From early to late, Santorin was unable to react to any of the movements of ClearLove. While ClearLove was pathing smartly, often times Santorin had vision of him but failed to react to his pathing, instead farming camps far from relevant spots. TSM was also shown by EDG more than by any other team the island on which they put Dyrus. Dyrus played his 1v3s very well, but was unable to eke out alive from any of them. With any help whatsoever, Dyrus would have been able to capitalise and take a lead. Lack of help to Dyrus notwithstanding, TSM was not even capable to capitalise on any of EDG’s aggressive movements, not capitalising at all on overcommitments or a lack of resources in certain places. Lustboy also failed heavily on a Bard pick that could have been great. He did not roam when opportunities presented themselves, and much like the lack of laneswap in the first game, there was no reason for him to not switch lanes and go help Dyrus in the botlane.

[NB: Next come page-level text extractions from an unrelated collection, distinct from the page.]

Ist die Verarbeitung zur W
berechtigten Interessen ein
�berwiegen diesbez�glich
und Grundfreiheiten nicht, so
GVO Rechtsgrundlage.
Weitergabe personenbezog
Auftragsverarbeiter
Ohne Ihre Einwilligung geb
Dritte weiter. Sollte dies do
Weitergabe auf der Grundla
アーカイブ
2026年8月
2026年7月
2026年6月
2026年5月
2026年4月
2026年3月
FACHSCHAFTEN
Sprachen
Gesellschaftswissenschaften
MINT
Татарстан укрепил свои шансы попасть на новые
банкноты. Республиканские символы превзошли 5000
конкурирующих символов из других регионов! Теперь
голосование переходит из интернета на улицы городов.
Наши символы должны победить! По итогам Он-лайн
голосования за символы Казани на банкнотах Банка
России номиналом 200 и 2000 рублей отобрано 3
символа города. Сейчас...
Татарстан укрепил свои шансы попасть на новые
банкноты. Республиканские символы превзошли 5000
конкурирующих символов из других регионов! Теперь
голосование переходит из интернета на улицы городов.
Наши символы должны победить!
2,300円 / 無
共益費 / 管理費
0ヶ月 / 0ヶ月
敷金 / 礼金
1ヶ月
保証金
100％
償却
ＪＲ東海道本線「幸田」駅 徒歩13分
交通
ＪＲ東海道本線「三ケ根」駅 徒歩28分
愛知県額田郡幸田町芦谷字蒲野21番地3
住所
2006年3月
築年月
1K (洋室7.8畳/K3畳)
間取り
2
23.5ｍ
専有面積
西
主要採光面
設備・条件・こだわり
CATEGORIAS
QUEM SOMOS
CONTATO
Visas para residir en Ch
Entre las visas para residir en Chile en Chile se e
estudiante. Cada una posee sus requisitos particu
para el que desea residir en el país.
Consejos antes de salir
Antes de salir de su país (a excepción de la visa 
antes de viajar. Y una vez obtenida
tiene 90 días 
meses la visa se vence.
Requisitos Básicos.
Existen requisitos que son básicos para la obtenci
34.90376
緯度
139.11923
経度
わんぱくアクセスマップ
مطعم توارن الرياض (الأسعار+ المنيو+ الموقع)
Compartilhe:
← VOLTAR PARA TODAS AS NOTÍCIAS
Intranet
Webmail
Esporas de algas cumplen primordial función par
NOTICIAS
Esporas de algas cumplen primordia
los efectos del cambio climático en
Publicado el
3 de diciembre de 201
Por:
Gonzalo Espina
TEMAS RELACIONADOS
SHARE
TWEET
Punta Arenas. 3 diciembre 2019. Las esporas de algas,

TSM should be humbled by this outcome, but it was actually a very good one for their long-term growth. They should be able to draw a lot from the defeats that they suffered over the course of the tournament, and bring a more adaptable, patient, and collected mentality into Summer Split Playoffs and beyond. For EDG, this game sent a message to the other teams. A game that was not too important to them ended up being an embarrassing rout. They methodically picked apart their opponents without showing any sign of the weaknesses in execution and overaggression that surfaced near the end of the LPL split.